Start of SUPPLIED DATA

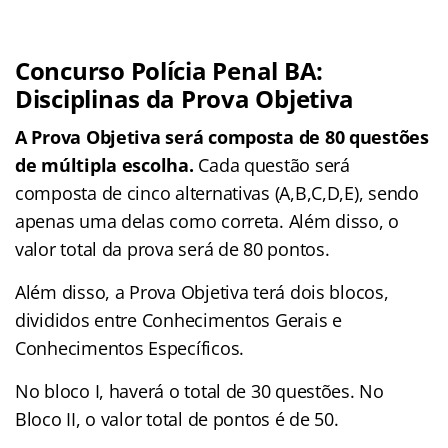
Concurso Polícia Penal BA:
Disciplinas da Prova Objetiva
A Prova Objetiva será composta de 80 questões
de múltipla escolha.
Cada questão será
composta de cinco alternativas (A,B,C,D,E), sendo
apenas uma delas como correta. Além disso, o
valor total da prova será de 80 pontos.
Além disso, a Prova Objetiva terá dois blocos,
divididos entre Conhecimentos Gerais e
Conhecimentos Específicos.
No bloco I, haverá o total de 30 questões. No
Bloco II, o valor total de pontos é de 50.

End of SUPPLIED DATA
Start of SUPPLIED DATA

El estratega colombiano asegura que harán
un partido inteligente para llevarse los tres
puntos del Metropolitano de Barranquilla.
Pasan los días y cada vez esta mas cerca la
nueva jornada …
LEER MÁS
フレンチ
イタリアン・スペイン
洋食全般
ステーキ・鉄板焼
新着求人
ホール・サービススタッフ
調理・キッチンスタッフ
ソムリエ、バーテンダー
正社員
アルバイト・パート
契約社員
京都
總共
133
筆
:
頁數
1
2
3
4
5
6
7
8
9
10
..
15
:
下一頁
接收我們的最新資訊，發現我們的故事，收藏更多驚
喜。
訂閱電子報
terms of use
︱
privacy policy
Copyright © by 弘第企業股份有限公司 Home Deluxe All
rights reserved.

End of SUPPLIED DATA

## ACTIVITY
Find the word "Objetiva" in the entries, then copy out every line that has it.

## SOLVED EXERCISE
Disciplinas da Prova Objetiva
A Prova Objetiva será composta de 80 questões
Além disso, a Prova Objetiva terá dois blocos,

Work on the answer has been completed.